• **Task item**
Every record below should be repeated exactly. Omit the pictures.

• **Input data**

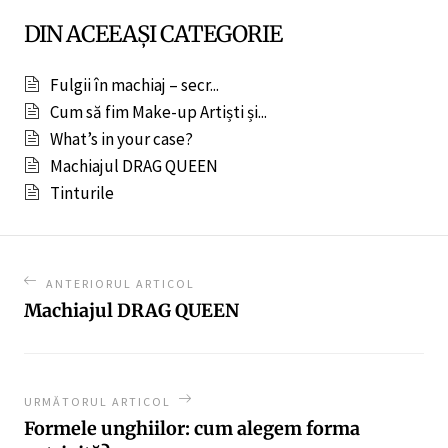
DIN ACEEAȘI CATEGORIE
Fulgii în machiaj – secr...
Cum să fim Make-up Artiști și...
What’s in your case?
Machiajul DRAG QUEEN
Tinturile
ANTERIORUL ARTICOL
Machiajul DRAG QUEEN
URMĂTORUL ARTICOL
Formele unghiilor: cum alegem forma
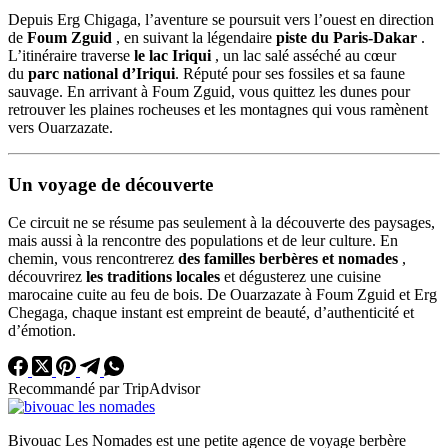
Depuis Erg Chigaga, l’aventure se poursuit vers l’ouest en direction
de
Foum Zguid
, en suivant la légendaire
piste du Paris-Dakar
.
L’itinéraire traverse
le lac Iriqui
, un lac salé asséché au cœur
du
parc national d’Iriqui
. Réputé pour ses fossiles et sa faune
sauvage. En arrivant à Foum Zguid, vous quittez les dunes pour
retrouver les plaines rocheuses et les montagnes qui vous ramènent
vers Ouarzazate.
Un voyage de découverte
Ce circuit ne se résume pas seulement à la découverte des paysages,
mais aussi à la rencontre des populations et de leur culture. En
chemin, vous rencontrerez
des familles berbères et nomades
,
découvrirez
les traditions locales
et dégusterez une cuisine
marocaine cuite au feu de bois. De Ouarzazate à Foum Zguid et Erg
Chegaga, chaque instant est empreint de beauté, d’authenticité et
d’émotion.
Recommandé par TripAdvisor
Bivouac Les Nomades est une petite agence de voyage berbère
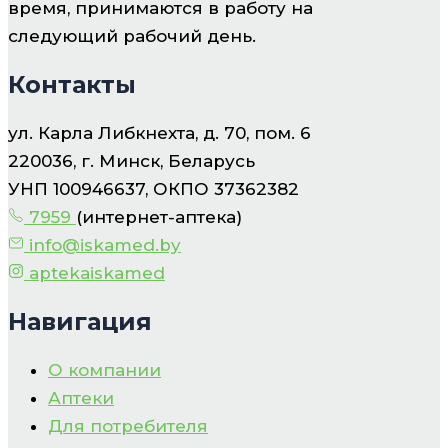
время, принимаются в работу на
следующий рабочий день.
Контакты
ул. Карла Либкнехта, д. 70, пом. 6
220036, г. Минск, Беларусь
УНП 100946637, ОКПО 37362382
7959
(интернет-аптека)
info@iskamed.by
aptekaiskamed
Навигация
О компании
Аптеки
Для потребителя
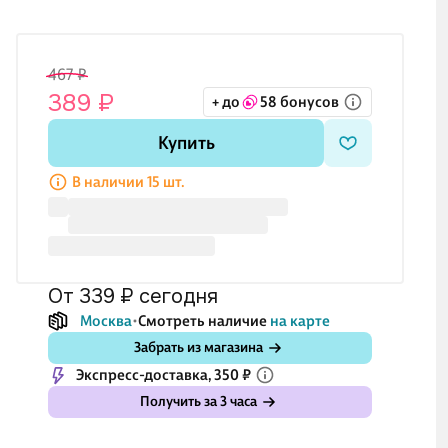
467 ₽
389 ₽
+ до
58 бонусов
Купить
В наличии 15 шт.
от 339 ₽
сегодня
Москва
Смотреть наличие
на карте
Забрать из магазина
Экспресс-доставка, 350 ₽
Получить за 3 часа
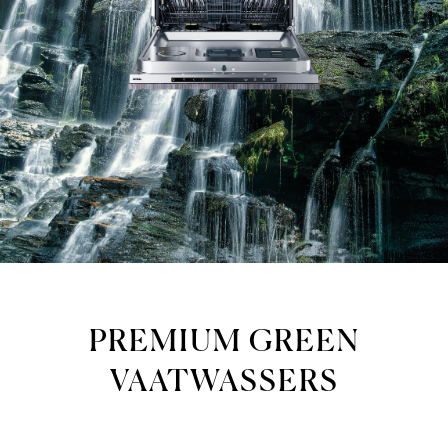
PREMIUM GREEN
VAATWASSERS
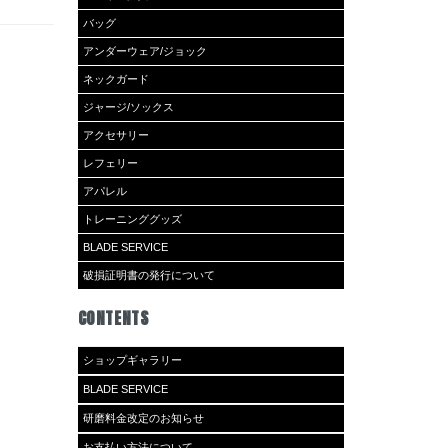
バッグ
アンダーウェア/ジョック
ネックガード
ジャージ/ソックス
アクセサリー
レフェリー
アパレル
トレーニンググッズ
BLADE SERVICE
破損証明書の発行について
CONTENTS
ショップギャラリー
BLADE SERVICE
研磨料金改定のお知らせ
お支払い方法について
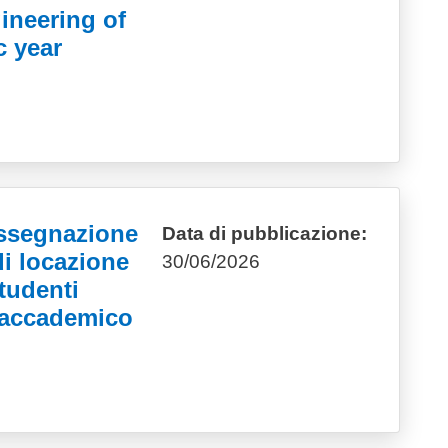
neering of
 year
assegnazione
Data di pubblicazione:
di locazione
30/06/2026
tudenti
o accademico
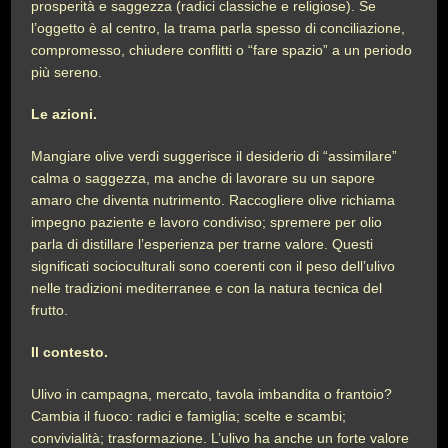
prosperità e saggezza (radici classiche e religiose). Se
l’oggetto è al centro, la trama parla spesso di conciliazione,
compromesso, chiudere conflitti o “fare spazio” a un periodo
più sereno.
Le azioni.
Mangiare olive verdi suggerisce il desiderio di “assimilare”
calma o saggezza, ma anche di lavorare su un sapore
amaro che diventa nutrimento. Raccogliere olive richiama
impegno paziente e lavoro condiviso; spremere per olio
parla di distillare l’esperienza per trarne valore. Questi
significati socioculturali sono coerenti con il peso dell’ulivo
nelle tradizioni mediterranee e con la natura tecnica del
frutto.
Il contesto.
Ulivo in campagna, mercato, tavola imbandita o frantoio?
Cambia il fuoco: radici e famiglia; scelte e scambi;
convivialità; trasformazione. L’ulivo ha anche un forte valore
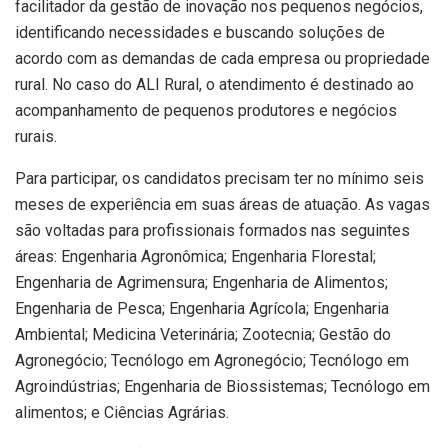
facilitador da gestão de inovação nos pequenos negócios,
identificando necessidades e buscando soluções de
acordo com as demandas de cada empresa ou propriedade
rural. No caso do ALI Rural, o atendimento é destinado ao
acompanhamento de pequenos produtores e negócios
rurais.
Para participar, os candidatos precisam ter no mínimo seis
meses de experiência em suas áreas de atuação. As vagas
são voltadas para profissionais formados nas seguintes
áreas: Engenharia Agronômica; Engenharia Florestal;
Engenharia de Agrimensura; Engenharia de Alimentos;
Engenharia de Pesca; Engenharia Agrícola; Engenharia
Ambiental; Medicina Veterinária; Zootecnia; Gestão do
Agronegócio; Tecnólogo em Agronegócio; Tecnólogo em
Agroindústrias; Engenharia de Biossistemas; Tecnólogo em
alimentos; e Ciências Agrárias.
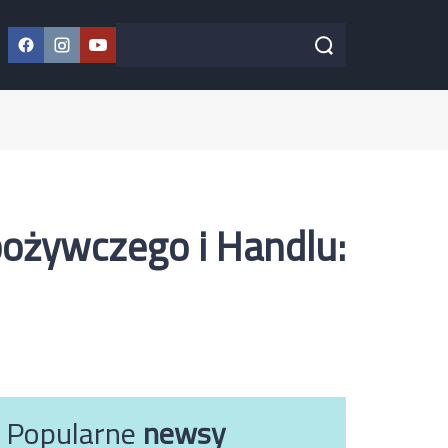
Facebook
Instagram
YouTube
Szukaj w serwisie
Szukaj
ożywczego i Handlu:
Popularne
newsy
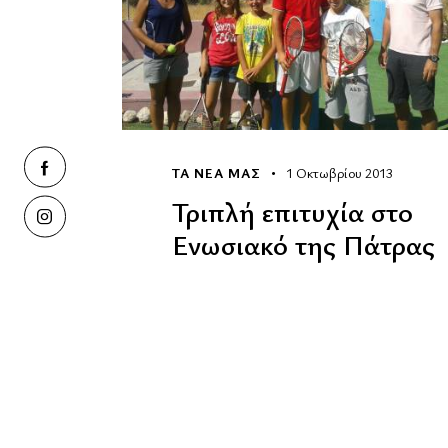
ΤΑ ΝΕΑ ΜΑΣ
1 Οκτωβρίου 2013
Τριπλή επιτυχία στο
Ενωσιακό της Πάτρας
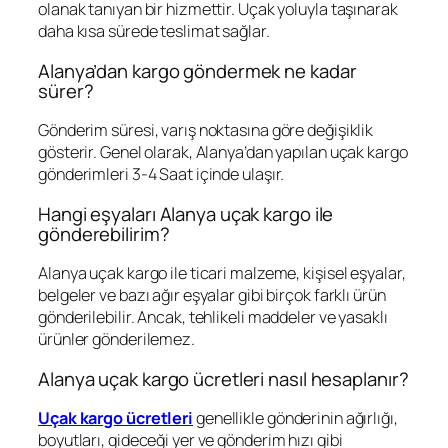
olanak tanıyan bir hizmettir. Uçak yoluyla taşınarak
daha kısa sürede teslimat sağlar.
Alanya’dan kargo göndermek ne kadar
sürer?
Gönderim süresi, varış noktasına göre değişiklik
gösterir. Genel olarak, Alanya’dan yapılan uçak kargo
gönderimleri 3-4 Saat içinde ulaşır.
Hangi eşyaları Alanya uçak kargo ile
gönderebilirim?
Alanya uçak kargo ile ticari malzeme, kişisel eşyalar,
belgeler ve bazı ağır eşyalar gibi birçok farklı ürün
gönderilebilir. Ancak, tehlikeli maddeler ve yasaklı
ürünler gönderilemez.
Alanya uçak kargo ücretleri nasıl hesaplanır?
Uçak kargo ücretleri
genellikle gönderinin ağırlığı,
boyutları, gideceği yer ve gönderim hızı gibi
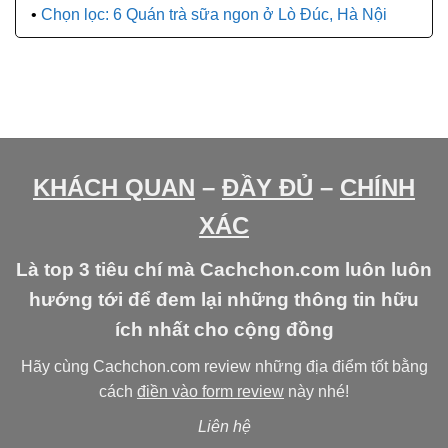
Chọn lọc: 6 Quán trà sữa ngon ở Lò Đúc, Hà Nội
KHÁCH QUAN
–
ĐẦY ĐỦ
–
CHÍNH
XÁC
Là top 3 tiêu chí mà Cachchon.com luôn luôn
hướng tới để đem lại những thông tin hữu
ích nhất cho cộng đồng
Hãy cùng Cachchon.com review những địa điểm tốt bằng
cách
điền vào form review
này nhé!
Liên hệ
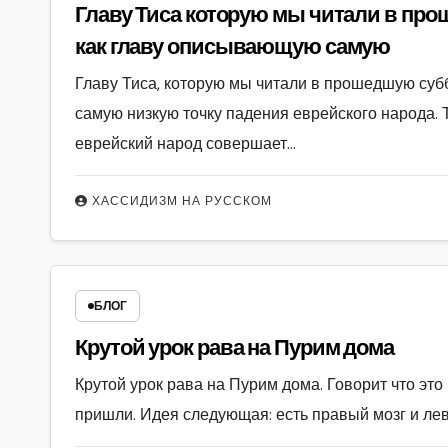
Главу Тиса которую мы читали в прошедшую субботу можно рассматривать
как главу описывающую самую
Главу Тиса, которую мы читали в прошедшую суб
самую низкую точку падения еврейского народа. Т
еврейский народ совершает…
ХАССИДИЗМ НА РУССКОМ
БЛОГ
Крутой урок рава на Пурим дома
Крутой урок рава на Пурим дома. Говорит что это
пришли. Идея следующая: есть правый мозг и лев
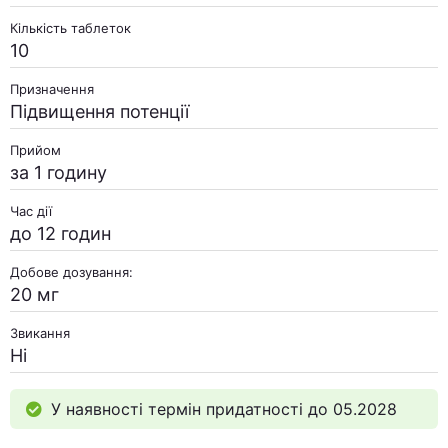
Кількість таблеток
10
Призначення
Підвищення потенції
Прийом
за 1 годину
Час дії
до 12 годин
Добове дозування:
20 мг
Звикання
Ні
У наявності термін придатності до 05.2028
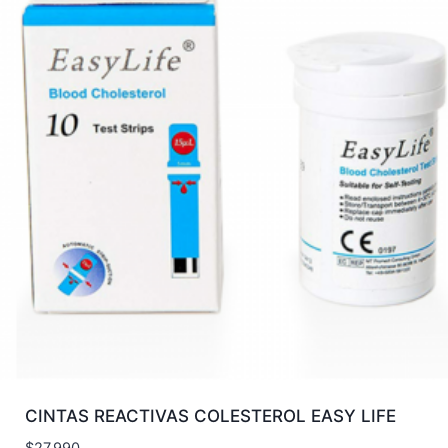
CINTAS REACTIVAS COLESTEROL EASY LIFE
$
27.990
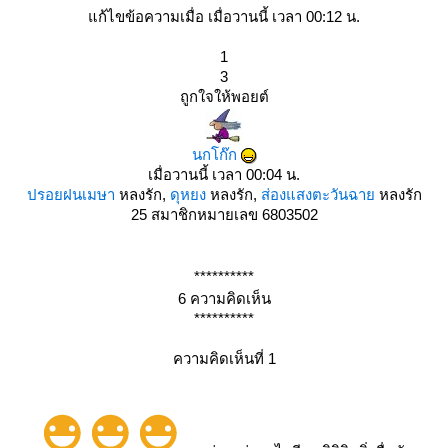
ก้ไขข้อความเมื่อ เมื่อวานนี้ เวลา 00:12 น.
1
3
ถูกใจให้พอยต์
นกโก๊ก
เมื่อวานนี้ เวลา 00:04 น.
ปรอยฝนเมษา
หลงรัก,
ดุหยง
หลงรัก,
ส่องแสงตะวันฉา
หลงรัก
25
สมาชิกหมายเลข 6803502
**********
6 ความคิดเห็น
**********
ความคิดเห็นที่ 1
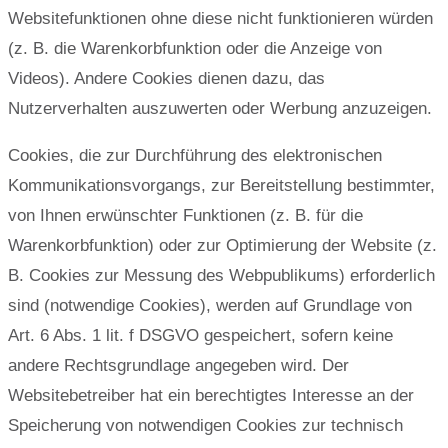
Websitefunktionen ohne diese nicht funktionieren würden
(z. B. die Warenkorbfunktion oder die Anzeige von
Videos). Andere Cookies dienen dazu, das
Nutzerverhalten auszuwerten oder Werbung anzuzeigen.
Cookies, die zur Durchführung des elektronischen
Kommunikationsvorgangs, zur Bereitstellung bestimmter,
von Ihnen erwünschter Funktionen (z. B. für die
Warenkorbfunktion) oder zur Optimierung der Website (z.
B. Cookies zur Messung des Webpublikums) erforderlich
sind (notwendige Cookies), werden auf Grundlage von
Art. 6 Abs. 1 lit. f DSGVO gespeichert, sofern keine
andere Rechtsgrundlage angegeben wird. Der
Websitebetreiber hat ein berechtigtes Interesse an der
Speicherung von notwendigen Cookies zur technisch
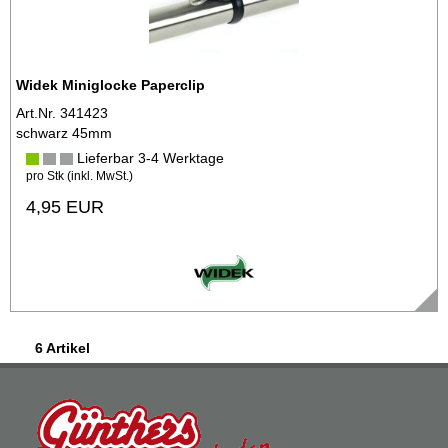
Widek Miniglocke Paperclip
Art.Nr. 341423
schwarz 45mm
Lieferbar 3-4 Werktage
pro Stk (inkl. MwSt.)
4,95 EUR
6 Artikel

• **Output for this task**
DIN ACEEAȘI CATEGORIE
Fulgii în machiaj – secr...
Cum să fim Make-up Artiști și...
What’s in your case?
Machiajul DRAG QUEEN
Tinturile
ANTERIORUL ARTICOL
Machiajul DRAG QUEEN
URMĂTORUL ARTICOL
Formele unghiilor: cum alegem forma
Depuis Erg Chigaga, l’aventure se poursuit vers l’ouest en direction
de
Foum Zguid
, en suivant la légendaire
piste du Paris-Dakar
.
L’itinéraire traverse
le lac Iriqui
, un lac salé asséché au cœur
du
parc national d’Iriqui
. Réputé pour ses fossiles et sa faune
sauvage. En arrivant à Foum Zguid, vous quittez les dunes pour
retrouver les plaines rocheuses et les montagnes qui vous ramènent
vers Ouarzazate.
Un voyage de découverte
Ce circuit ne se résume pas seulement à la découverte des paysages,
mais aussi à la rencontre des populations et de leur culture. En
chemin, vous rencontrerez
des familles berbères et nomades
,
découvrirez
les traditions locales
et dégusterez une cuisine
marocaine cuite au feu de bois. De Ouarzazate à Foum Zguid et Erg
Chegaga, chaque instant est empreint de beauté, d’authenticité et
d’émotion.
Recommandé par TripAdvisor
Bivouac Les Nomades est une petite agence de voyage berbère
время, принимаются в работу на
следующий рабочий день.
Контакты
ул. Карла Либкнехта, д. 70, пом. 6
220036, г. Минск, Беларусь
УНП 100946637, ОКПО 37362382
7959
(интернет-аптека)
info@iskamed.by
aptekaiskamed
Навигация
О компании
Аптеки
Для потребителя
467 ₽
389 ₽
+ до
58 бонусов
Купить
В наличии 15 шт.
от 339 ₽
сегодня
Москва
Смотреть наличие
на карте
Забрать из магазина
Экспресс-доставка, 350 ₽
Получить за 3 часа
PREMIUM GREEN
VAATWASSERS
バッグ
アンダーウェア/ジョック
ネックガード
ジャージ/ソックス
アクセサリー
レフェリー
アパレル
トレーニンググッズ
BLADE SERVICE
破損証明書の発行について
CONTENTS
ショップギャラリー
BLADE SERVICE
研磨料金改定のお知らせ
お支払い方法について
neering of
 year
assegnazione
Data di pubblicazione:
di locazione
30/06/2026
tudenti
o accademico
prosperità e saggezza (radici classiche e religiose). Se
l’oggetto è al centro, la trama parla spesso di conciliazione,
compromesso, chiudere conflitti o “fare spazio” a un periodo
più sereno.
Le azioni.
Mangiare olive verdi suggerisce il desiderio di “assimilare”
calma o saggezza, ma anche di lavorare su un sapore
amaro che diventa nutrimento. Raccogliere olive richiama
impegno paziente e lavoro condiviso; spremere per olio
parla di distillare l’esperienza per trarne valore. Questi
significati socioculturali sono coerenti con il peso dell’ulivo
nelle tradizioni mediterranee e con la natura tecnica del
frutto.
Il contesto.
Ulivo in campagna, mercato, tavola imbandita o frantoio?
Cambia il fuoco: radici e famiglia; scelte e scambi;
convivialità; trasformazione. L’ulivo ha anche un forte valore
facilitador da gestão de inovação nos pequenos negócios,
identificando necessidades e buscando soluções de
acordo com as demandas de cada empresa ou propriedade
rural. No caso do ALI Rural, o atendimento é destinado ao
acompanhamento de pequenos produtores e negócios
rurais.
Para participar, os candidatos precisam ter no mínimo seis
meses de experiência em suas áreas de atuação. As vagas
são voltadas para profissionais formados nas seguintes
áreas: Engenharia Agronômica; Engenharia Florestal;
Engenharia de Agrimensura; Engenharia de Alimentos;
Engenharia de Pesca; Engenharia Agrícola; Engenharia
Ambiental; Medicina Veterinária; Zootecnia; Gestão do
Agronegócio; Tecnólogo em Agronegócio; Tecnólogo em
Agroindústrias; Engenharia de Biossistemas; Tecnólogo em
alimentos; e Ciências Agrárias.
Facebook
Instagram
YouTube
Szukaj w serwisie
Szukaj
ożywczego i Handlu:
Popularne
newsy
ΤΑ ΝΕΑ ΜΑΣ
1 Οκτωβρίου 2013
Τριπλή επιτυχία στο
Ενωσιακό της Πάτρας
olanak tanıyan bir hizmettir. Uçak yoluyla taşınarak
daha kısa sürede teslimat sağlar.
Alanya’dan kargo göndermek ne kadar
sürer?
Gönderim süresi, varış noktasına göre değişiklik
gösterir. Genel olarak, Alanya’dan yapılan uçak kargo
gönderimleri 3-4 Saat içinde ulaşır.
Hangi eşyaları Alanya uçak kargo ile
gönderebilirim?
Alanya uçak kargo ile ticari malzeme, kişisel eşyalar,
belgeler ve bazı ağır eşyalar gibi birçok farklı ürün
gönderilebilir. Ancak, tehlikeli maddeler ve yasaklı
ürünler gönderilemez.
Alanya uçak kargo ücretleri nasıl hesaplanır?
Uçak kargo ücretleri
genellikle gönderinin ağırlığı,
boyutları, gideceği yer ve gönderim hızı gibi
Chọn lọc: 6 Quán trà sữa ngon ở Lò Đúc, Hà Nội
KHÁCH QUAN
–
ĐẦY ĐỦ
–
CHÍNH
XÁC
Là top 3 tiêu chí mà Cachchon.com luôn luôn
hướng tới để đem lại những thông tin hữu
ích nhất cho cộng đồng
Hãy cùng Cachchon.com review những địa điểm tốt bằng
cách
điền vào form review
này nhé!
Liên hệ
Главу Тиса которую мы читали в прошедшую субботу можно рассматривать
как главу описывающую самую
Главу Тиса, которую мы читали в прошедшую суб
самую низкую точку падения еврейского народа. Т
еврейский народ совершает…
ХАССИДИЗМ НА РУССКОМ
БЛОГ
Крутой урок рава на Пурим дома
Крутой урок рава на Пурим дома. Говорит что это
пришли. Идея следующая: есть правый мозг и лев
Кількість таблеток
10
Призначення
Підвищення потенції
Прийом
за 1 годину
Час дії
до 12 годин
Добове дозування:
20 мг
Звикання
Ні
У наявності термін придатності до 05.2028
CINTAS REACTIVAS COLESTEROL EASY LIFE
$
27.990
ก้ไขข้อความเมื่อ เมื่อวานนี้ เวลา 00:12 น.
1
3
ถูกใจให้พอยต์
นกโก๊ก
เมื่อวานนี้ เวลา 00:04 น.
ปรอยฝนเมษา
หลงรัก,
ดุหยง
หลงรัก,
ส่องแสงตะวันฉา
หลงรัก
25
สมาชิกหมายเลข 6803502
**********
6 ความคิดเห็น
**********
ความคิดเห็นที่ 1
Websitefunktionen ohne diese nicht funktionieren würden
(z. B. die Warenkorbfunktion oder die Anzeige von
Videos). Andere Cookies dienen dazu, das
Nutzerverhalten auszuwerten oder Werbung anzuzeigen.
Cookies, die zur Durchführung des elektronischen
Kommunikationsvorgangs, zur Bereitstellung bestimmter,
von Ihnen erwünschter Funktionen (z. B. für die
Warenkorbfunktion) oder zur Optimierung der Website (z.
B. Cookies zur Messung des Webpublikums) erforderlich
sind (notwendige Cookies), werden auf Grundlage von
Art. 6 Abs. 1 lit. f DSGVO gespeichert, sofern keine
andere Rechtsgrundlage angegeben wird. Der
Websitebetreiber hat ein berechtigtes Interesse an der
Speicherung von notwendigen Cookies zur technisch
Widek Miniglocke Paperclip
Art.Nr. 341423
schwarz 45mm
Lieferbar 3-4 Werktage
pro Stk (inkl. MwSt.)
4,95 EUR
6 Artikel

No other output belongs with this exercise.